§ Task brief: All lines from the one that contains "Give unmissable movie" to the end of the data must be retyped exactly. Pictures are not retyped.

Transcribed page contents
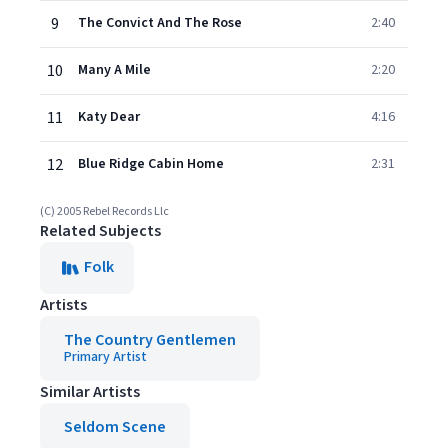
9
The Convict And The Rose
2:40
10
Many A Mile
2:20
11
Katy Dear
4:16
12
Blue Ridge Cabin Home
2:31
(C) 2005 Rebel Records Llc
Related Subjects
Folk
Artists
The Country Gentlemen
Primary Artist
Similar Artists
Seldom Scene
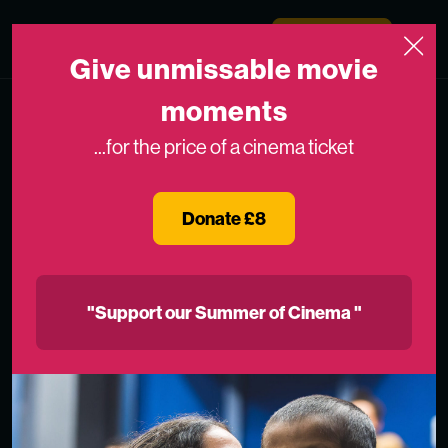
Skip to content
Medicinema
Donate Now
Open
Give unmissable movie
moments
...for the price of a cinema ticket
Donate £8
"Support our Summer of Cinema "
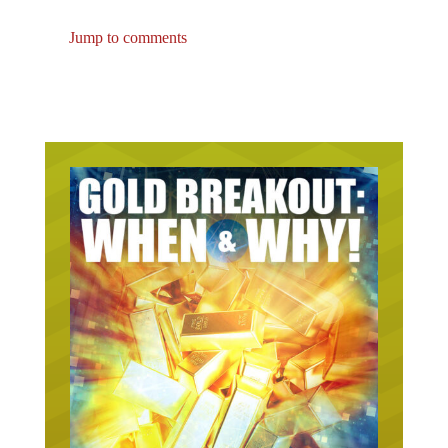
Jump to comments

§ Output below:
Give unmissable movie
moments
...for the price of a cinema ticket
Donate £8
"Support our Summer of Cinema "
Jump to comments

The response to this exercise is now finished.